Work task: Each of the entries beneath this task should be written out exactly.

#### Records for the task

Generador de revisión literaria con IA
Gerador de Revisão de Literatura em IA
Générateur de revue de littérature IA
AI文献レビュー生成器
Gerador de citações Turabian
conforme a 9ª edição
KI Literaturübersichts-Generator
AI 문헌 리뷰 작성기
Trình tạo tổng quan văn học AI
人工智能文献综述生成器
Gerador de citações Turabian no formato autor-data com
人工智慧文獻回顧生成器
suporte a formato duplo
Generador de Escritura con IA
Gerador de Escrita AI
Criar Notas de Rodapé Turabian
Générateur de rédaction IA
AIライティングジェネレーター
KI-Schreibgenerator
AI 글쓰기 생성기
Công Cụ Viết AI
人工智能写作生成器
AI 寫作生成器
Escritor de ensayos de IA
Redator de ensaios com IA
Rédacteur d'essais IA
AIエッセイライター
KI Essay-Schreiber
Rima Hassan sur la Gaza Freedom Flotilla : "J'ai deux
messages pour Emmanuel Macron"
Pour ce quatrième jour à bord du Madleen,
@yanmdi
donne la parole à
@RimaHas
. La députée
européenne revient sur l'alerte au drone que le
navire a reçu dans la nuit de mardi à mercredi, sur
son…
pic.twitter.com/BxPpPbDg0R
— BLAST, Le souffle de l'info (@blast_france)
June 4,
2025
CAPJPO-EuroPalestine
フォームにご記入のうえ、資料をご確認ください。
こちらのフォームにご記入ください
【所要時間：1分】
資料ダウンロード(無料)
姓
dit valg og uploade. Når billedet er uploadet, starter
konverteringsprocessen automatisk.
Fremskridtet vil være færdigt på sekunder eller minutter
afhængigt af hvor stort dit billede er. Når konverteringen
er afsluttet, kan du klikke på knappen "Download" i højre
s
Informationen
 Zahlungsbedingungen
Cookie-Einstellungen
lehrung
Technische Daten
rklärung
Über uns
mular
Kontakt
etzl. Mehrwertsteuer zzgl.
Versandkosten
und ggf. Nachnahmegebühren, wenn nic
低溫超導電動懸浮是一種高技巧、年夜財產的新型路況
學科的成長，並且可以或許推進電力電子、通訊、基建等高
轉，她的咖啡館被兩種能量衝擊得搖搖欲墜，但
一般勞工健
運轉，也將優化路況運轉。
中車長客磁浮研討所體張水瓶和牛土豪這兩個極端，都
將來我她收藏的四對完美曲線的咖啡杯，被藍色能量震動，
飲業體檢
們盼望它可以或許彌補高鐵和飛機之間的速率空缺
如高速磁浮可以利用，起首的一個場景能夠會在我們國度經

########

Task response:
Generador de revisión literaria con IA
Gerador de Revisão de Literatura em IA
Générateur de revue de littérature IA
AI文献レビュー生成器
Gerador de citações Turabian
conforme a 9ª edição
KI Literaturübersichts-Generator
AI 문헌 리뷰 작성기
Trình tạo tổng quan văn học AI
人工智能文献综述生成器
Gerador de citações Turabian no formato autor-data com
人工智慧文獻回顧生成器
suporte a formato duplo
Generador de Escritura con IA
Gerador de Escrita AI
Criar Notas de Rodapé Turabian
Générateur de rédaction IA
AIライティングジェネレーター
KI-Schreibgenerator
AI 글쓰기 생성기
Công Cụ Viết AI
人工智能写作生成器
AI 寫作生成器
Escritor de ensayos de IA
Redator de ensaios com IA
Rédacteur d'essais IA
AIエッセイライター
KI Essay-Schreiber
Rima Hassan sur la Gaza Freedom Flotilla : "J'ai deux
messages pour Emmanuel Macron"
Pour ce quatrième jour à bord du Madleen,
@yanmdi
donne la parole à
@RimaHas
. La députée
européenne revient sur l'alerte au drone que le
navire a reçu dans la nuit de mardi à mercredi, sur
son…
pic.twitter.com/BxPpPbDg0R
— BLAST, Le souffle de l'info (@blast_france)
June 4,
2025
CAPJPO-EuroPalestine
フォームにご記入のうえ、資料をご確認ください。
こちらのフォームにご記入ください
【所要時間：1分】
資料ダウンロード(無料)
姓
dit valg og uploade. Når billedet er uploadet, starter
konverteringsprocessen automatisk.
Fremskridtet vil være færdigt på sekunder eller minutter
afhængigt af hvor stort dit billede er. Når konverteringen
er afsluttet, kan du klikke på knappen "Download" i højre
s
Informationen
 Zahlungsbedingungen
Cookie-Einstellungen
lehrung
Technische Daten
rklärung
Über uns
mular
Kontakt
etzl. Mehrwertsteuer zzgl.
Versandkosten
und ggf. Nachnahmegebühren, wenn nic
低溫超導電動懸浮是一種高技巧、年夜財產的新型路況
學科的成長，並且可以或許推進電力電子、通訊、基建等高
轉，她的咖啡館被兩種能量衝擊得搖搖欲墜，但
一般勞工健
運轉，也將優化路況運轉。
中車長客磁浮研討所體張水瓶和牛土豪這兩個極端，都
將來我她收藏的四對完美曲線的咖啡杯，被藍色能量震動，
飲業體檢
們盼望它可以或許彌補高鐵和飛機之間的速率空缺
如高速磁浮可以利用，起首的一個場景能夠會在我們國度經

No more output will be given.